The Insurance That Never Pays Out
The Linux Foundation just published the best case for accessibility-as-architecture in years — and then, in the same breath, prescribed keeping the exact layer its own witness says never catches up.
I have been having one argument, in one shape or another, for about a year. In my kitchen, with a blind friend, over Salesforce. In the comments under my own posts. And this week with two well-credentialed men on a Linux Foundation blog, who have managed to publish the argument I keep having across the table — only with a standards process behind it.

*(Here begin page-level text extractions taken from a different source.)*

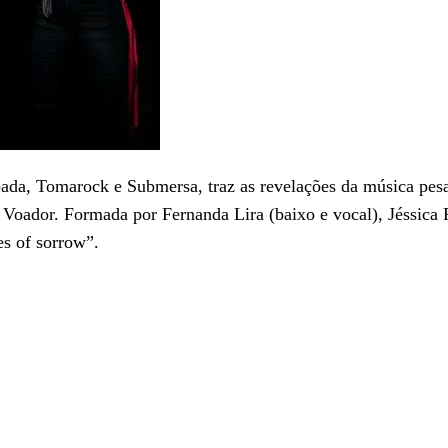
a, Tomarock e Submersa, traz as revelações da música pesad
o Voador. Formada por Fernanda Lira (baixo e vocal), Jéssica 
s of sorrow”.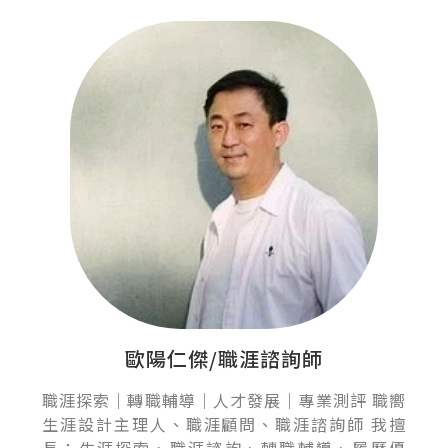
歐陽仁傑/職涯諮詢師
職涯探索｜轉職輔導｜人才發展｜專業測評 職嚮
生涯設計主理人、職涯顧問、職涯諮詢師 我擅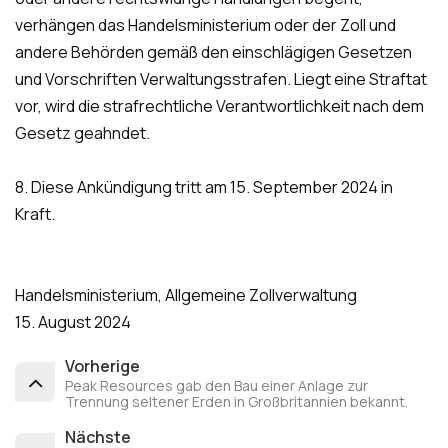
verhängen das Handelsministerium oder der Zoll und
andere Behörden gemäß den einschlägigen Gesetzen
und Vorschriften Verwaltungsstrafen. Liegt eine Straftat
vor, wird die strafrechtliche Verantwortlichkeit nach dem
Gesetz geahndet.
8. Diese Ankündigung tritt am 15. September 2024 in
Kraft.
Handelsministerium, Allgemeine Zollverwaltung
15. August 2024
Vorherige
Peak Resources gab den Bau einer Anlage zur
Trennung seltener Erden in Großbritannien bekannt.
Nächste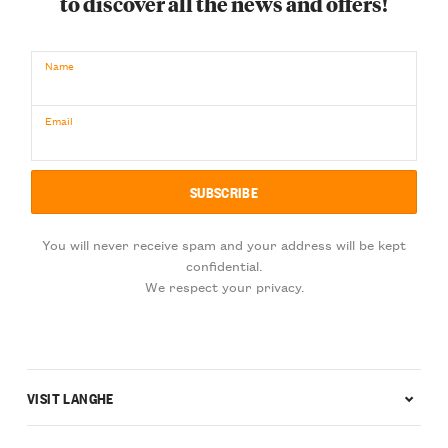
to discover all the news and offers!
Name
Email
You will never receive spam and your address will be kept
confidential.
We respect your privacy.
VISIT LANGHE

The piece is Native Speakers: Why AI's Most Powerful Users Are Blind , by Phillip Lamb and Liad Yosef. I want to be completely fair about it before I take it apart, because the parts I agree with are most of it.
What they get right, which is nearly everything
Their central claim is correct and important: large language models are language-native. They don't see an interface; they consume its meaning. So building software an agent can operate and building software a blind person can operate are, in large part, the same engineering problem approached from two directions. Every step that makes a site legible to an agent makes it legible to someone who can't see it. Agent-readiness and accessibility are converging, and for the first time in thirty years the budget is being poured in by people who don't even know they're doing accessibility work. That reframes the whole game, and they're right to be excited.

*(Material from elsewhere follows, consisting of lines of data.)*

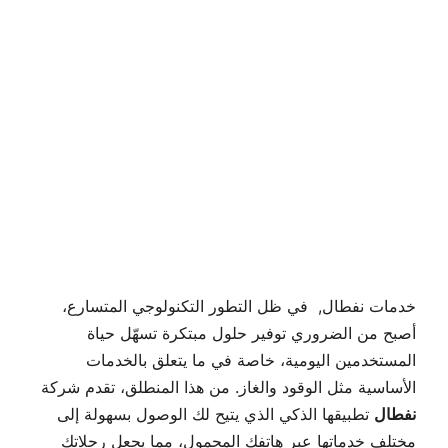
خدمات نفطال, في ظل التطور التكنولوجي المتسارع،
أصبح من الضروري توفير حلول مبتكرة تسهّل حياة
المستخدمين اليومية، خاصة في ما يتعلق بالخدمات
الأساسية مثل الوقود والغاز. من هذا المنطلق، تقدم شركة
نفطال
تطبيقها الذكي الذي يتيح لك الوصول بسهولة إلى
مختلف خدماتها عبر هاتفك المحمول، مما يجعل رحلاتك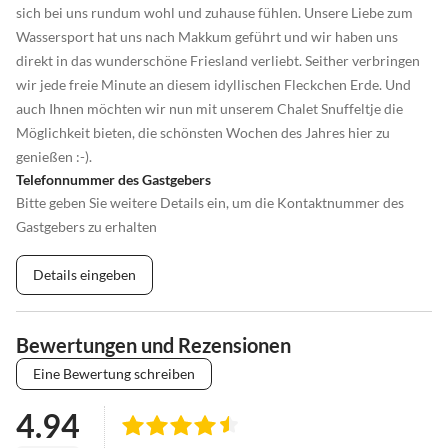
sich bei uns rundum wohl und zuhause fühlen. Unsere Liebe zum
Wassersport hat uns nach Makkum geführt und wir haben uns
direkt in das wunderschöne Friesland verliebt. Seither verbringen
wir jede freie Minute an diesem idyllischen Fleckchen Erde. Und
auch Ihnen möchten wir nun mit unserem Chalet Snuffeltje die
Möglichkeit bieten, die schönsten Wochen des Jahres hier zu
genießen :-).
Telefonnummer des Gastgebers
Bitte geben Sie weitere Details ein, um die Kontaktnummer des
Gastgebers zu erhalten
Details eingeben
Bewertungen und Rezensionen
Eine Bewertung schreiben
4.94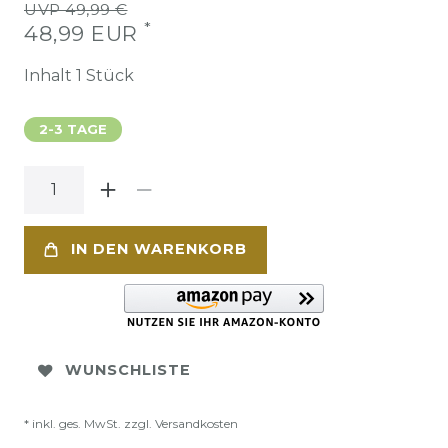
UVP 49,99 €
*
48,99 EUR
Inhalt
1
Stück
2-3 TAGE
IN DEN WARENKORB
WUNSCHLISTE
* inkl. ges. MwSt. zzgl.
Versandkosten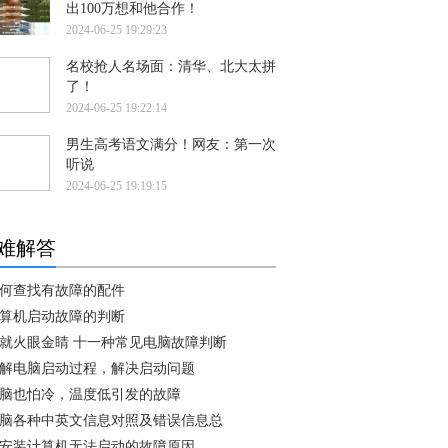
出100万想和他合作！
2024-06-25 19:29:23
名校抢人名场面：清华、北大太拼
了！
2024-06-25 19:22:14
男生高考语文满分！网友：第一次
听说
2024-06-25 19:19:15
难解答
何查找有故障的配件
算机启动故障的判断
就火眼金睛 十一种常见电脑故障判断
解电脑启动过程，解决启动问题
脑也怕冷，温度低引发的故障
脑各种中英文信息对照及错误信息总
安装计算机无法启动的故障原因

And — this matters, because I want to be the opposite of the thing I'm criticising — this is not two sighted men theorising over our heads. The piece is built on calls with blind technologists and end-users. It quotes them. It names the original sin of screen readers, that they came out convoluted because developers built them for developers and consulted everyone else late. It demands that blind end-users be in the room precisely because they're the group most likely to be missing. So I'm not going to reach for "about us, without us." It would be the wrong weapon, and an unfair one. This is allied work.
Which is exactly why the one move it makes is worth stopping on. You don't write a careful note about a friend who's wrong about a small thing. You write it about a friend who's right about a large thing and then makes a single mistake that undoes a good part of the gain.
The one sentence I'm here to kill
Here is their prescription, stated as fairly as I can put it. Accessibility, they say, means both channels are complete. The semantic tool surface that an agent can query — and a rendered visual view that remains keyboard- and screen-reader conformant. They are explicit that a rich tool surface doesn't excuse leaving the rendered view inaccessible for someone using a screen reader the traditional way. Keep both. The conformance work on the visual surface, they say plainly, is real work that never goes away.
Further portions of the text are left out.